Although agreed upon by the union and the State OF NJ, the adjunct faculty contract has not yet been ratified. The full time contract is a separate agreement, and only the full time contract has been ratified. Currently, the right of administration to cut the number of credits paid for a class applies to full time faculty only. The university chose not to wait until the contract was ratified to cut the hours for music instructors, who are mainly adjunct faculty.

Second, Min Kim is NOT a popular department chair, in fact, she is not very well liked by adjunct faculty in MDT(who teach about 90% of the classes in her department). Her policy is to assign classes at the last minute in order to get around a late cancellation fee in the adjunct faculty contract. This results in late checks for adjunct faculty, especially those teaching instrument instruction. And it is not uncommon for adjunct faculty at NJCU to be paid late. A significant number of those late payments are from the music department.

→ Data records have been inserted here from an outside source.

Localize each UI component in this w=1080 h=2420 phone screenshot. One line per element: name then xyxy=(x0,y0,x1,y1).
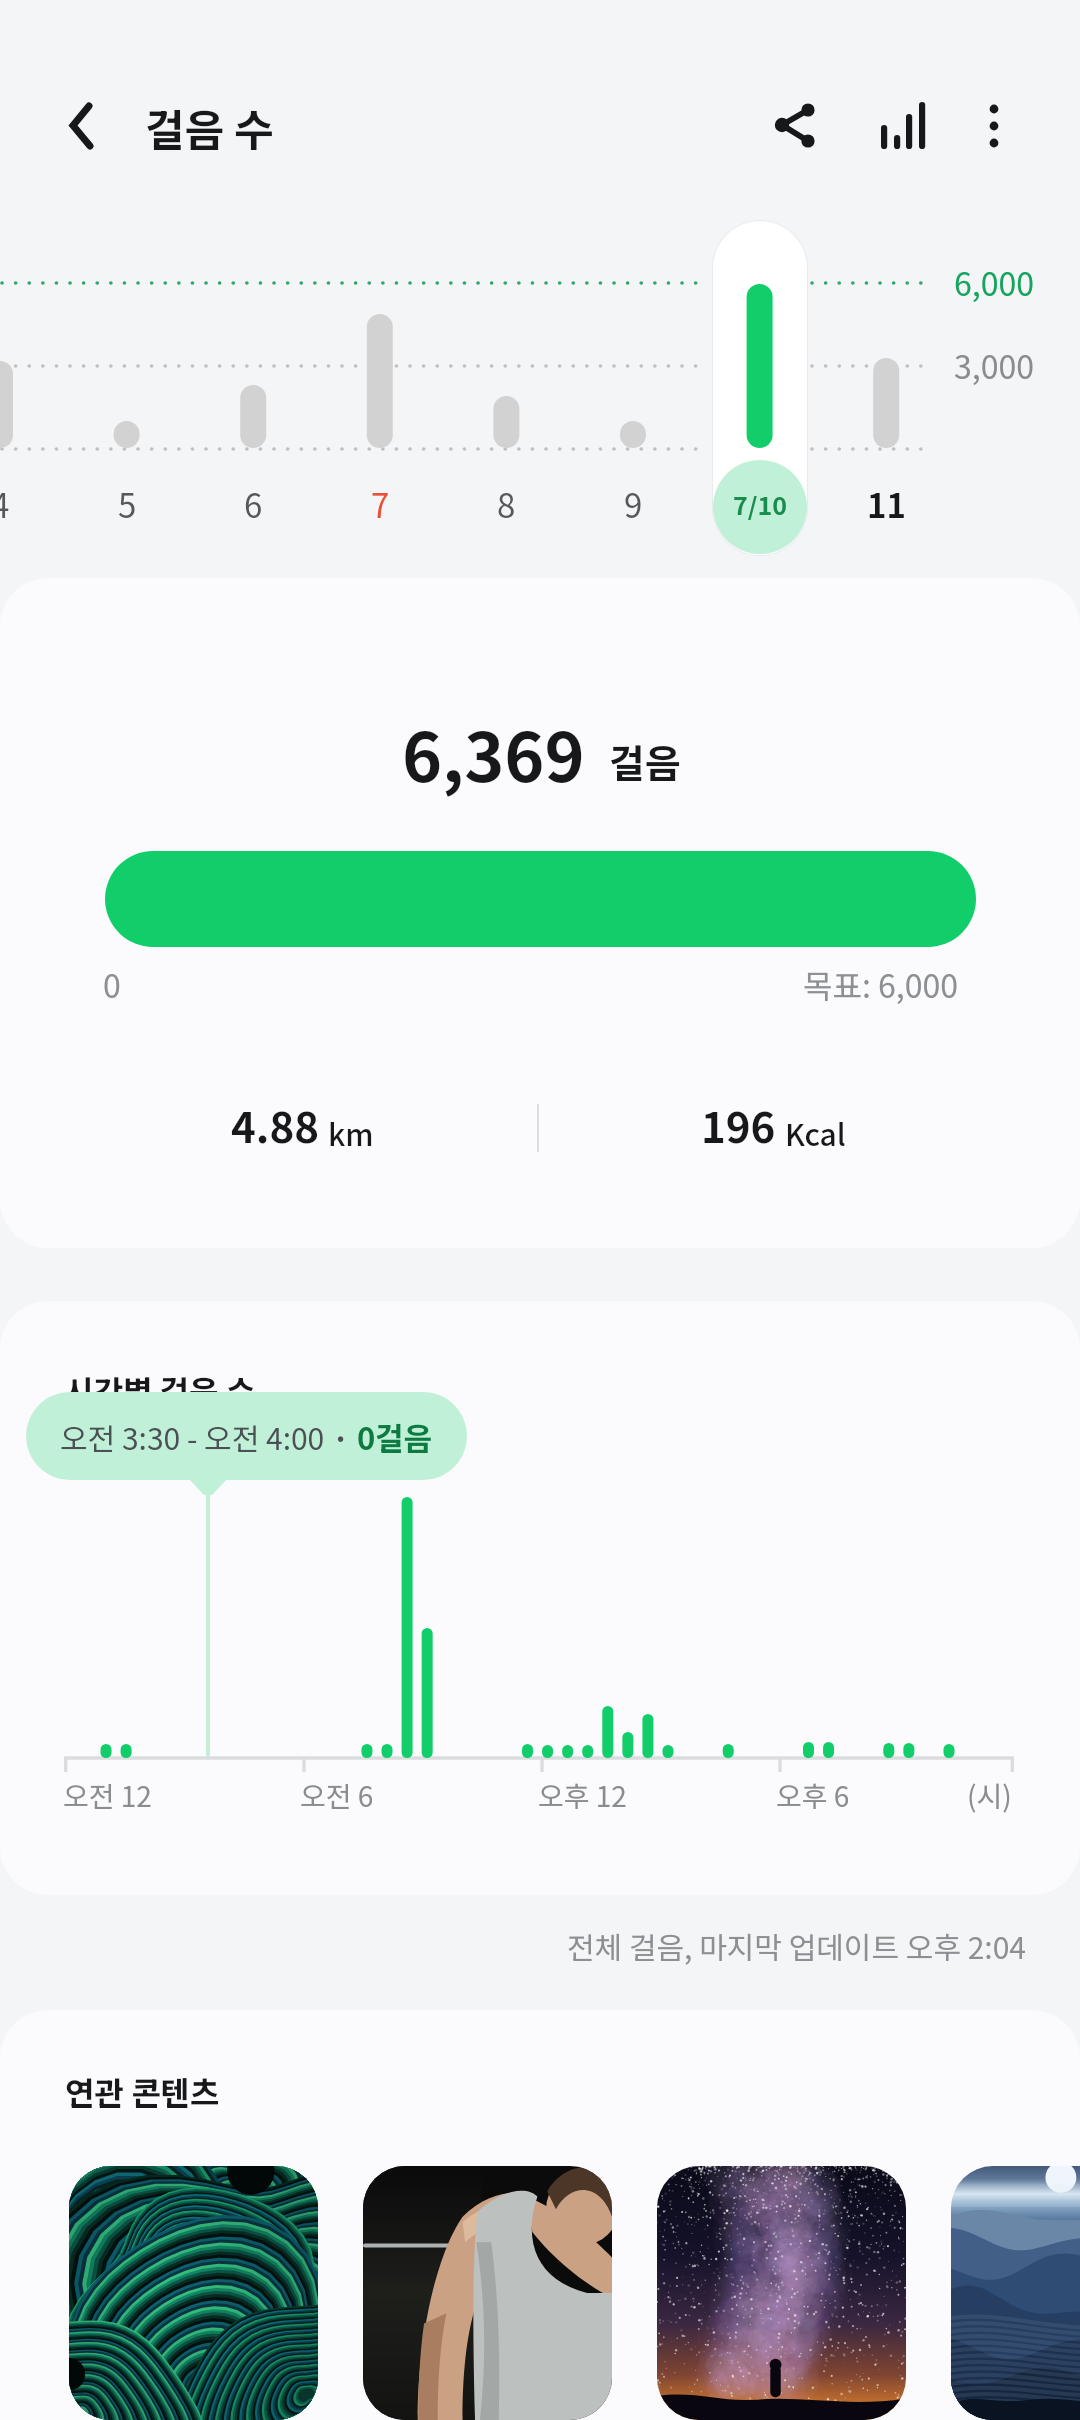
staticText: 5 xyxy=(118,480,137,528)
staticText: 8 xyxy=(497,480,516,528)
staticText: 9 xyxy=(624,480,643,528)
staticText: 걸음 xyxy=(609,733,681,789)
staticText: 11 xyxy=(867,480,906,528)
staticText: 0 xyxy=(103,961,121,1007)
staticText: 시간별 걸음 수 xyxy=(64,1367,256,1413)
staticText: 7/10 xyxy=(733,486,787,522)
staticText: (시) xyxy=(967,1775,1012,1816)
button[interactable]: 6,369 xyxy=(0,578,1080,1248)
button[interactable]: 9 xyxy=(570,476,696,532)
staticText: 목표: 6,000 xyxy=(788,961,958,1007)
staticText: 전체 걸음, 마지막 업데이트 오후 2:04 xyxy=(560,1924,1026,1967)
staticText: 4 xyxy=(0,480,10,528)
staticText: 오전 6 xyxy=(300,1775,374,1816)
staticText: 연관 콘텐츠 xyxy=(65,2068,220,2114)
button[interactable]: 4 xyxy=(0,476,63,532)
button[interactable]: Chart view xyxy=(860,78,956,174)
button[interactable]: 7/10 xyxy=(697,476,823,532)
button[interactable]: 8 xyxy=(443,476,569,532)
button[interactable]: Back xyxy=(36,92,104,160)
staticText: Kcal xyxy=(785,1111,846,1154)
button[interactable]: Related content 1 xyxy=(363,2166,612,2420)
staticText: 3,000 xyxy=(954,342,1034,388)
button[interactable]: 7 xyxy=(317,476,443,532)
staticText: 0걸음 xyxy=(357,1414,433,1459)
button[interactable]: Related content 2 xyxy=(657,2166,906,2420)
button[interactable]: Related content 3 xyxy=(951,2166,1080,2420)
button[interactable]: 5 xyxy=(64,476,190,532)
staticText: 196 xyxy=(701,1094,776,1155)
staticText: 오전 3:30 - 오전 4:00 xyxy=(60,1415,325,1458)
button[interactable]: Related content 0 xyxy=(69,2166,318,2420)
button[interactable]: Share xyxy=(760,78,856,174)
staticText: 오전 12 xyxy=(63,1775,152,1816)
staticText: km xyxy=(328,1111,374,1154)
staticText: 6,369 xyxy=(402,703,585,801)
staticText: 6,000 xyxy=(954,259,1034,305)
staticText: 4.88 xyxy=(231,1094,319,1155)
button[interactable]: 6 xyxy=(190,476,316,532)
staticText: 걸음 수 xyxy=(145,96,274,158)
staticText: 7 xyxy=(371,480,390,528)
staticText: · xyxy=(325,1415,357,1458)
staticText: 오후 6 xyxy=(776,1775,850,1816)
button[interactable]: More options xyxy=(950,78,1042,170)
staticText: 6 xyxy=(244,480,263,528)
button[interactable]: 11 xyxy=(823,476,949,532)
staticText: 오후 12 xyxy=(538,1775,627,1816)
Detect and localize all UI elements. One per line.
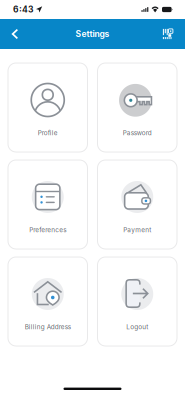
staticText: Password [123,129,152,137]
button[interactable]: Logout [98,257,177,346]
staticText: Profile [38,129,58,137]
staticText: Logout [126,323,148,331]
button[interactable]: Scan QR code [155,19,181,49]
button[interactable]: Preferences [8,160,88,249]
button[interactable]: Back [2,19,28,49]
button[interactable]: Payment [98,160,177,249]
staticText: Settings [76,29,110,39]
staticText: Preferences [29,226,66,234]
staticText: 6:43 [13,4,34,15]
button[interactable]: Password [98,63,177,152]
button[interactable]: Billing Address [8,257,88,346]
staticText: Payment [123,226,151,234]
staticText: Billing Address [25,323,71,331]
button[interactable]: Profile [8,63,88,152]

Most students are probably unaware of the fact that adjunct faculty at New Jersey city University have no benefits, no job security or paid office hours. Although department chairs are union members, when it comes to the reappointment of adjunct faculty, they often disregard the Best Practices recommended by the union.

The cuts in credit hours could also extend to adjunct faculty teaching studios in fine arts and labs in science, if the contract is ratified.
August 28, 2017
Having worked at NJCU for over a decade, I have witnessed Dr. Min Kim's immense efforts to improve the NJCU Music Department's attractiveness and reputation. She is very popular among students and faculty who recognize the need to have a Chair with impeccable ethics and great talent. The widespread use of adjuncts is not specific to NJCU. In all fairness, one needs to acknowledge Dr. Kim's constant efforts to improve adjunct faculty's status at NJCU. Without her fighting for us, I believe that our situation would worsen very quickly, under a higher administration that is only trying to cover up for its own financial failures.
JC Native
August 27, 2017
The new Dean referred to in the article is Dr. Joao Sedycias, a linguicist. One of the other curious moves he has made this summer is to tell department chairs in the Arts and Sciences that he doesn't want faculty teaching more than one section of a class, in order to give students "more options".

This means that if NJCU has a faculty member whose expertise is genetics, and that's the only person on campus with expertise in that area...they will only be able to teach one class in genetics per semester. Other faculty whose expertise is cell biology will have to teach genetics instead. It's head-scratching, to say the least.